Last week, I was in the Philippines for the Unitus Leadership Summit, an annual gathering of some of the globe’s top social entrepreneurs running many of the most innovative and fastest-growing microfinance institutions in some of the poorest areas of the world. It was a privilege to listen in on sessions where they shared what was working, what wasn’t, their challenges and their aspirations. While some of them are considered competitors, they shared very openly about the experiments they were doing in areas such as mobile banking, product development, increasing operational efficiency, raising capital, high-capacity staff recruiting and training and more.

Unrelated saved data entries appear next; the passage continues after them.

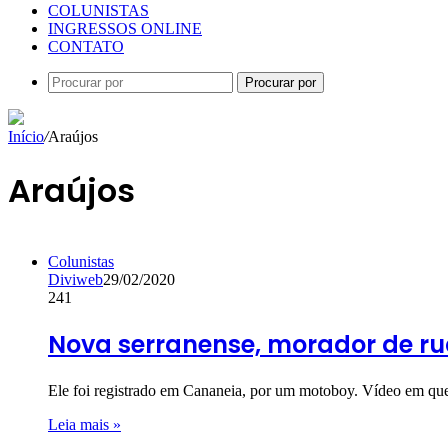
COLUNISTAS
INGRESSOS ONLINE
CONTATO
Procurar por
Início
/
Araújos
Araújos
Colunistas
Diviweb
29/02/2020
241
Nova serranense, morador de rua
Ele foi registrado em Cananeia, por um motoboy. Vídeo em que
Leia mais »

One of the most fascinating topics was their focus on innovating to increase the productivity of their largest group of staff, loan officers. Loan officers are the front-line staff who directly provide financial services (including microcredit) to their bottom of the pyramid customers and make up 70%+ of their staff count. If they can increase loan officer productivity, their whole cost structure goes down and ultimately they can pass the savings on to the customer in the form of lower interest rates. So, this is a very important metric!

Many MFI’s are happy if a single loan officer can serve 300 clients at a time. [Remember the loan officer goes to the client and often they meet once per week with every client, so the number of touchpoints and travel time is significant.] The conversation started off with how they were not satisfied that 750 (!) clients per loan officer was the maximum productivity. Many of them are now reaching this level of productivity. They get to the 750 number as center groups of 50, 3 center meetings per day and 5 days per week. Of course, there’s the recruitment of new members, new member training, follow-up on members, data entry, various paperwork, etc. which also needs to be done.

So, we had a brainstorming session on ways to further increase productivity without overloading a loan officer. Here are some of the ideas that came up:

  • Reduce the maximum radius to client location to 10km (usually now further)
  • Collections every 2 weeks (half the # of trips/meetings)
  • Deploy handheld/wireless devices to loan officers to reduce paperwork and cash-handling time and cost of float (and reduce group meeting time)
  • Create pre-printed stickers to put in client passbooks (rather than having to handwrite each entry in each passbook…loan officer has to do this as most women are illiterate)

But then the discussion went in a different direction … rather than focusing on the # of clients per loan officer as the productivity metric, why not focus on margin generated per loan officer? This has a number of implications and issues including:

  • This would encourage innovation around offering additional products to clients so that meeting times have a lower relative transaction cost. e.g. if you also provided insurance products or health products in the same client meeting, there is a much smaller incremental cost as the meeting is already scheduled.
  • Would loan officers be able to handle a broader range of products well?
  • Would this type of focus increase or decrease client retention long-term?
  • Will loan officers then seek to focus on less poor clients who have capacity for say larger loans with more margin?

So, there wasn’t any silver bullet and with every attempt to innovate there is going to need to be experimentation and refinement. But, I really liked the continuous improvement attitude that they demonstrated and the willingness to challenge the current status quo thinking.